Question

Question: There are \(n\) different types of collectible cards you can get as prizes when you buy a particular product. Suppose that every time you buy this product it is equally likely that you get any type of these cards.
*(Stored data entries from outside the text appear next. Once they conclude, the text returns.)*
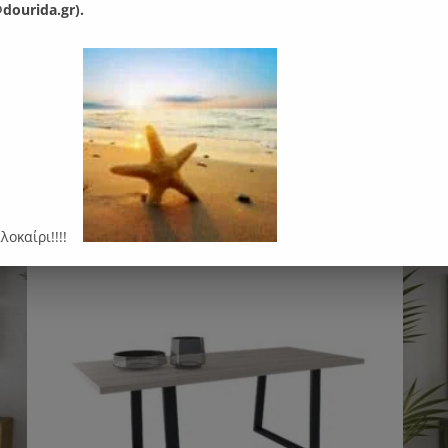
dourida.gr).
ψος: 35 εκ.
αρέσει…
αλοκαίρι!!!!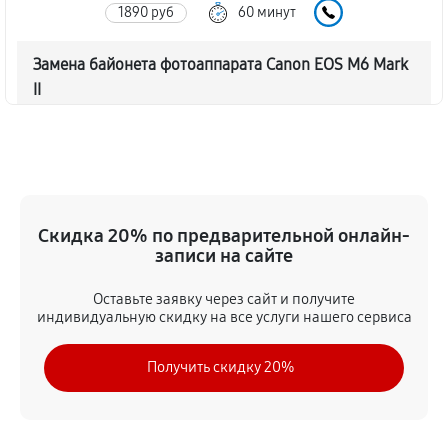
1890 руб
60 минут
Замена байонета фотоаппарата Canon EOS M6 Mark
II
3060 руб
60 минут
Чистка CCD/CMOS матрицы
3150 руб
60 минут
Скидка 20% по предварительной онлайн-
Устранение битых пикселей на CCD/CMOS матрице
записи на сайте
3510 руб
60 минут
Оставьте заявку через сайт и получите
индивидуальную скидку на все услуги нашего сервиса
Замена платы отсека карты памяти
3420 руб
60 минут
Получить скидку 20%
Замена материнской платы
2970 руб
60 минут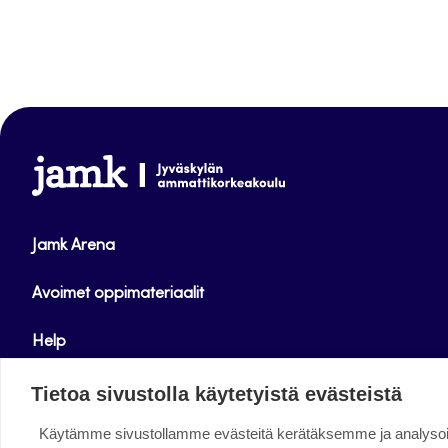
www.jamk.fi
Jamk Arena
Avoimet oppimateriaalit
Help
Verkkolehdet
Tietoa sivustolla käytetyistä evästeistä
Käytämme sivustollamme evästeitä kerätäksemme ja analys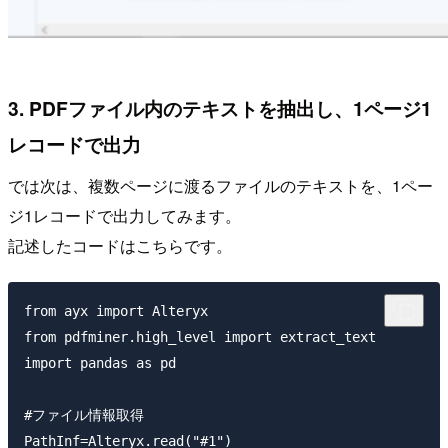
3. PDFファイル内のテキストを抽出し、1ページ1
レコードで出力
では次は、複数ページに渡るファイルのテキストを、1ペー
ジ1レコードで出力してみます。
記述したコードはこちらです。
from ayx import Alteryx

from pdfminer.high_level import extract_text

import pandas as pd

#ファイル情報取得

PathInf=Alteryx.read("#1")
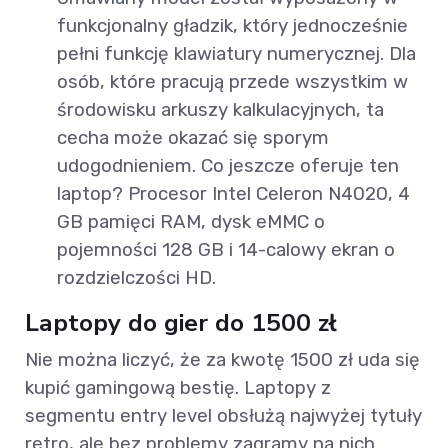
funkcjonalny gładzik, który jednocześnie
pełni funkcję klawiatury numerycznej. Dla
osób, które pracują przede wszystkim w
środowisku arkuszy kalkulacyjnych, ta
cecha może okazać się sporym
udogodnieniem. Co jeszcze oferuje ten
laptop? Procesor Intel Celeron N4020, 4
GB pamięci RAM, dysk eMMC o
pojemności 128 GB i 14-calowy ekran o
rozdzielczości HD.
Laptopy do gier do 1500 zł
Nie można liczyć, że za kwotę 1500 zł uda się
kupić gamingową bestię. Laptopy z
segmentu entry level obsłużą najwyżej tytuły
retro, ale bez problemy zagramy na nich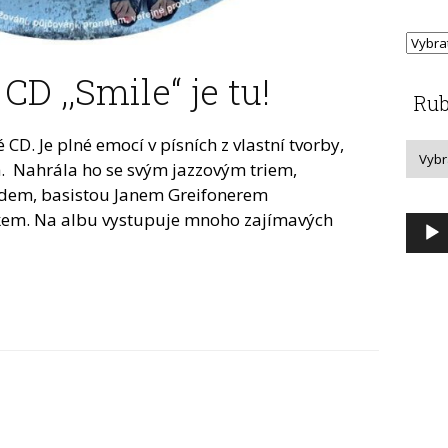
D ,,Smile“ je tu!
Rub
CD. Je plné emocí v písních z vlastní tvorby,
ch. Nahrála ho se svým jazzovým triem,
adem, basistou Janem Greifonerem
em. Na albu vystupuje mnoho zajímavých
Audi
přeh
Let \(X\) be the random variable equal to the number of products that need to be purchased to obtain at least one of each type of card and let \({X_j}\) be the random variable equal to the number of additional products that must be purchased after \(j\) different cards have been collected until a new card is obtained for \(j = 0,1, \ldots ,n - 1.\)

a) Show that\(X = \sum\limits_{j = 0}^{n - 1} {{X_j}} \).

b) Show that after\(j\)distinct types of cards have been obtained, the card obtained with the next purchase will be a card of a new type with probability\(\left( {n - j} \right){\rm{ }}/{\rm{ }}n.\)

c) Show that\({X_j}\)has a geometric distribution with parameter\(\left( {n - j} \right){\rm{ }}/{\rm{ }}n.\)

d) Use parts (a) and (c) to show that\(E(X) = n\sum\limits_{j = 1}^n 1 /j\).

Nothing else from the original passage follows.